Correlation Between Fu Burg and Tigerair Taiwan
Can any of the company-specific risk be diversified away by investing in both Fu Burg and Tigerair Taiwan at the same time? Although using a correlation coefficient on its own may not help to predict future stock returns, this module helps to understand the diversifiable risk of combining Fu Burg and Tigerair Taiwan into the same portfolio, which is an essential part of the fundamental portfolio management process.
By analyzing existing cross correlation between Fu Burg Industrial and Tigerair Taiwan Co, you can compare the effects of market volatilities on Fu Burg and Tigerair Taiwan and check how they will diversify away market risk if combined in the same portfolio for a given time horizon. You can also utilize pair trading strategies of matching a long position in Fu Burg with a short position of Tigerair Taiwan. Check out your portfolio center.

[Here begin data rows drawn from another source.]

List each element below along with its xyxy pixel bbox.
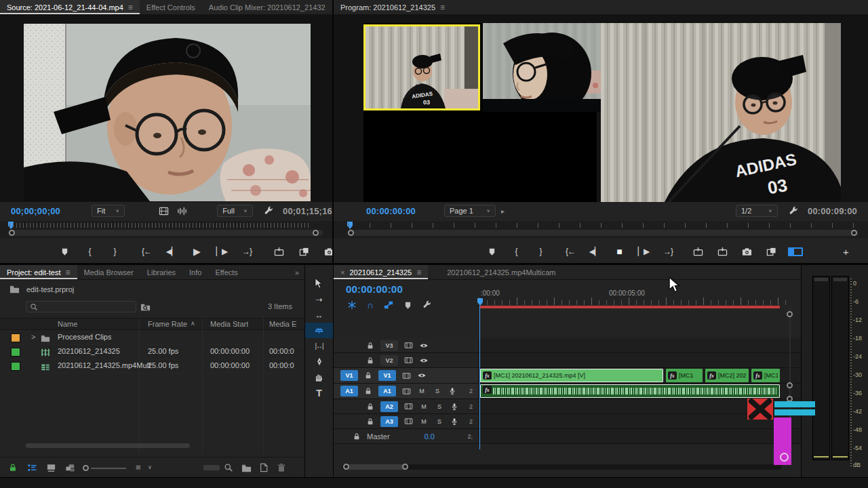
sort-caret-icon[interactable]: ∧ [191, 320, 195, 327]
comparison-view-button[interactable] [764, 247, 778, 257]
tab-audio-clip-mixer[interactable]: Audio Clip Mixer: 20210612_21432 [202, 0, 332, 14]
delete-icon[interactable] [277, 463, 286, 472]
hand-tool[interactable] [305, 369, 333, 385]
solo-button[interactable]: S [435, 418, 444, 425]
program-timecode[interactable]: 00:00:00:00 [366, 206, 416, 216]
export-frame-button[interactable] [321, 247, 332, 257]
tab-source-clip[interactable]: Source: 2021-06-12_21-44-04.mp4 ≡ [0, 0, 140, 14]
track-target-a1[interactable]: A1 [378, 386, 396, 396]
scrollbar-left-handle[interactable] [348, 230, 354, 236]
voiceover-mic-icon[interactable] [450, 403, 458, 411]
insert-as-nested-icon[interactable] [347, 300, 357, 310]
lock-icon[interactable] [364, 387, 372, 395]
project-item-row[interactable]: > Processed Clips [0, 331, 304, 345]
lock-icon[interactable] [364, 371, 372, 380]
track-target-v2[interactable]: V2 [380, 355, 398, 366]
tab-multicam-sequence[interactable]: 20210612_214325.mp4Multicam [440, 265, 562, 279]
tab-sequence-active[interactable]: × 20210612_214325 ≡ [334, 265, 428, 279]
slip-tool[interactable]: |↔| [305, 338, 333, 354]
drag-video-icon[interactable] [159, 206, 169, 216]
panel-menu-icon[interactable]: ≡ [65, 268, 70, 277]
sync-lock-icon[interactable] [404, 356, 413, 365]
source-zoom-scrollbar[interactable] [8, 230, 323, 236]
sync-lock-icon[interactable] [402, 387, 411, 396]
column-name[interactable]: Name [58, 320, 77, 328]
sync-lock-icon[interactable] [404, 417, 413, 426]
step-back-button[interactable]: ◀▏ [164, 247, 179, 256]
settings-wrench-icon[interactable] [264, 206, 274, 216]
tab-overflow-icon[interactable]: » [290, 265, 304, 279]
eye-icon[interactable] [417, 371, 427, 380]
tab-effect-controls[interactable]: Effect Controls [140, 0, 202, 14]
go-to-in-button[interactable]: {← [563, 247, 578, 256]
track-target-a2[interactable]: A2 [380, 401, 398, 412]
tab-effects[interactable]: Effects [208, 265, 244, 279]
lock-icon[interactable] [353, 432, 361, 441]
label-color-chip[interactable] [11, 333, 20, 342]
insert-button[interactable] [271, 247, 286, 257]
track-lane-a1[interactable]: fx [478, 384, 801, 399]
label-color-chip[interactable] [11, 362, 20, 371]
automate-to-sequence-icon[interactable] [203, 465, 220, 470]
item-name[interactable]: Processed Clips [58, 333, 111, 341]
ripple-edit-tool[interactable]: ↔ [305, 307, 333, 323]
track-lane-v3[interactable] [478, 338, 801, 353]
program-scrub-bar[interactable] [334, 221, 868, 239]
vscroll-handle[interactable] [787, 311, 793, 317]
label-color-chip[interactable] [11, 348, 20, 357]
project-writable-icon[interactable] [8, 463, 18, 472]
scrollbar-right-handle[interactable] [313, 230, 319, 236]
voiceover-mic-icon[interactable] [450, 418, 458, 426]
zoom-slider-handle[interactable] [83, 465, 89, 471]
drag-audio-icon[interactable] [177, 206, 187, 216]
program-zoom-scrollbar[interactable] [347, 230, 859, 236]
audio-clip-mc1[interactable]: fx [480, 384, 780, 398]
project-horizontal-scrollbar[interactable] [26, 443, 190, 448]
camera-2-thumbnail[interactable] [483, 23, 601, 112]
bin-expander-icon[interactable]: > [31, 333, 35, 341]
mute-button[interactable]: M [419, 418, 429, 425]
master-gain-value[interactable]: 0.0 [425, 432, 435, 441]
column-media-start[interactable]: Media Start [210, 320, 248, 328]
play-button[interactable]: ▶ [189, 246, 204, 257]
project-item-row[interactable]: 20210612_214325.mp4Mult 25.00 fps 00:00:… [0, 359, 304, 373]
track-target-v1[interactable]: V1 [378, 370, 396, 381]
step-forward-button[interactable]: ▏▶ [214, 247, 229, 256]
zoom-slider-track[interactable] [91, 468, 126, 469]
project-item-row[interactable]: 20210612_214325 25.00 fps 00:00:00:00 00… [0, 345, 304, 359]
column-media-end[interactable]: Media E [269, 320, 296, 328]
source-assign-a1[interactable]: A1 [340, 386, 358, 396]
scrollbar-left-handle[interactable] [9, 230, 15, 236]
selection-tool[interactable] [305, 276, 333, 291]
project-breadcrumb[interactable]: edit-test.prproj [9, 284, 74, 294]
track-select-forward-tool[interactable]: ⇢ [305, 291, 333, 307]
video-clip-mc1-selected[interactable]: fx [MC1] 20210612_214325.mp4 [V] [480, 369, 663, 382]
search-box[interactable] [26, 301, 136, 312]
camera-1-thumbnail[interactable]: ADIDAS 03 [363, 24, 480, 110]
tab-info[interactable]: Info [182, 265, 208, 279]
sort-icon[interactable]: ≡ [136, 462, 141, 472]
source-video-preview[interactable] [24, 24, 311, 201]
hscroll-right-handle[interactable] [402, 464, 408, 470]
go-to-out-button[interactable]: →} [660, 247, 675, 256]
add-marker-button[interactable] [484, 247, 499, 256]
track-lane-master[interactable] [478, 429, 801, 444]
close-icon[interactable]: × [340, 268, 344, 277]
eye-icon[interactable] [419, 356, 429, 365]
timeline-timecode[interactable]: 00:00:00:00 [346, 283, 403, 295]
add-marker-button[interactable] [57, 247, 72, 256]
hscroll-left-handle[interactable] [343, 464, 349, 470]
stop-button[interactable]: ■ [612, 246, 627, 257]
scrollbar-right-handle[interactable] [851, 230, 857, 236]
lift-button[interactable] [690, 247, 705, 257]
track-lane-v2[interactable] [478, 353, 801, 368]
track-target-a3[interactable]: A3 [380, 416, 398, 427]
item-name[interactable]: 20210612_214325.mp4Mult [58, 361, 151, 369]
video-clip-mc2[interactable]: fx [MC2] 202 [705, 369, 749, 382]
vscroll-handle[interactable] [787, 382, 793, 388]
search-input[interactable] [41, 303, 123, 311]
go-to-in-button[interactable]: {← [139, 247, 154, 256]
mute-button[interactable]: M [419, 403, 429, 410]
step-back-button[interactable]: ◀▏ [587, 247, 602, 256]
sync-lock-icon[interactable] [404, 402, 413, 411]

Please also check ongoing floating volatility patterns of Fu Burg and Tigerair Taiwan.
Diversification Opportunities for Fu Burg and Tigerair Taiwan
0.36 | Correlation Coefficient |
Weak diversification
The 3 months correlation between 8929 and Tigerair is 0.36. Overlapping area represents the amount of risk that can be diversified away by holding Fu Burg Industrial and Tigerair Taiwan Co in the same portfolio, assuming nothing else is changed. The correlation between historical prices or returns on Tigerair Taiwan and Fu Burg is a relative statistical measure of the degree to which these equity instruments tend to move together. The correlation coefficient measures the extent to which returns on Fu Burg Industrial are associated (or correlated) with Tigerair Taiwan. Values of the correlation coefficient range from -1 to +1, where. The correlation of zero (0) is possible when the price movement of Tigerair Taiwan has no effect on the direction of Fu Burg i.e., Fu Burg and Tigerair Taiwan go up and down completely randomly.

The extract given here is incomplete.